Los que los recibieron como una autentica bendición fueron los tucumanos que viven en Barcelona. Para ellos no era sólo reencontrarse con un gusto inolvidable, sino que en esa confluencia de sabores se mezclan momentos de infancia y de juventud, azahares perfumando las calles con la llegada de la primavera, el olor de la tierra mojada que llega antes que la lluvia misma, los parlantes irrumpiendo las siestas con cumbias contagiosas: “Acá hay una banda de tucumanos, me he sorprendido cuando me han empezado a pedir sánguches. Me he dado cuenta de que somos una bocha, somos una peste. Encima, con la tonada que tenemos, como para errarle que sos tucumano. Muchos me han escrito diciéndome gracias por hacerme sentir en casa, por hacerme viajar a Tucumán por un segundo… como llegan, se los devoran, me han pedido también muchos porteños, rosarinos, cordobeses y muchos latinos”.

“Cuando lo prueban los españoles dicen: ¡Ostias! ¡Qué peso! Es un sánguche que tiene unos 25 centímetros y pesa como medio kilo. El público español lo recibió de puta madre. No es por denigrar la gastronomía española ni mucho menos, pero aquí acostumbran a comer bocata de embutidos. Les ha gustado la dedicación que les pongo y el hecho de que son baratos”, relata el tucumano que después recurre a un ejemplo que grafica la sensación que produjeron las milas tucumanas en el viejo continente. Maryana, su novia ucraniana, no comía carne de vaca hasta que se dejó tentar por la milanga tucumana: “Mi novia no comía carne ni cebolla, ahora andá a preguntarle, come sánguche de mila más que yo. Creo que ahora entiende porque hablaba tanto de la mila tucumana”. La reacción de Maryana, quien lo ayuda en la contabilidad del negocio,  quedó plasmada en un video.

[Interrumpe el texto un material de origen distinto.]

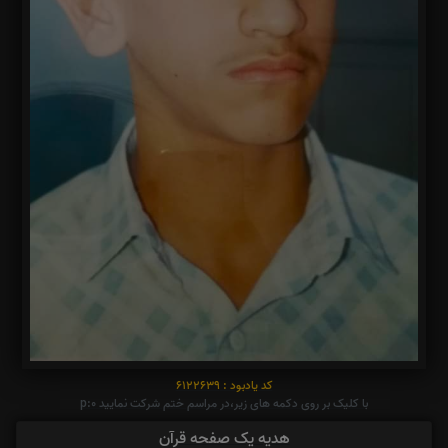
کد یادبود : 6122639
با کلیک بر روی دکمه های زیر،در مراسم ختم شرکت نمایید p:0
هدیه یک صفحه قرآن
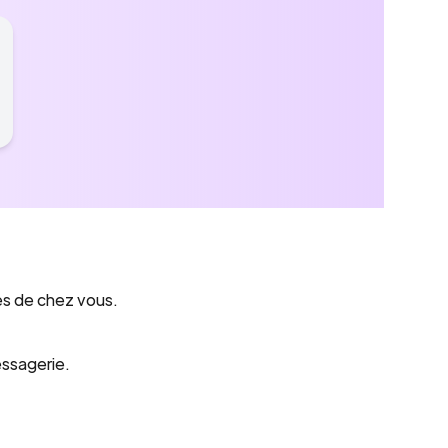
ès de chez vous.
essagerie.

Desde que empezó, Gastón vende un promedio de diez sánguches por día. Un arranque que vaticina como promisorio para un proyecto gastronómico que recién comienza a tomar vuelo. Cada sánguche tiene un costo de 6,60 euros y 8 euros para el especial que incluye jamón, queso y huevo. Los aderezos son de preparación propia, lo mismo que el picante y la cebollita que continúa con el legado culinario de nuestra deidad del sánguche:  Chacho. El joven tucumano sabe que tiene toda una tradición de sangucheros legendarios por detrás y quiere estar a la altura de las circunstancias: “Le duela a quien le duela, el sánguche de milanesa es histórico en Tucumán. El otro día he tenido un cruce con un porteño que me decía que allá también lo hacen, pero no hermano, por su historia, el mejor sánguche está en Tucumán. Muchos hacen, pero les ponen las hojas de lechugas enteras, la milanesa fría y huevo duro… esa no es la milanga. Yo lo que quería cuando empecé con esto es poner bien en lo alto a nuestro sánguche de milanesa”. Ahora, Gastón va por más y sueña en grande. ¿Quién no quisiera una franquicia de sánguches tucumanos en cada rincón del mundo que destrone a las hamburgueserías multinacionales? “Mirá yo tengo un objetivo a largo plazo. Imagino que, en algún momento, vamos a tener un localcito. Me gustaría el día de mañana poner franquicias y que, en vez de comerse una hamburguesa en Mc Donald´s, se coman un sánguche de milanesa. Quisiera que Alto Chegu sea una marca de alto rango y que el producto se conozca internacionalmente”, se ilusiona el joven.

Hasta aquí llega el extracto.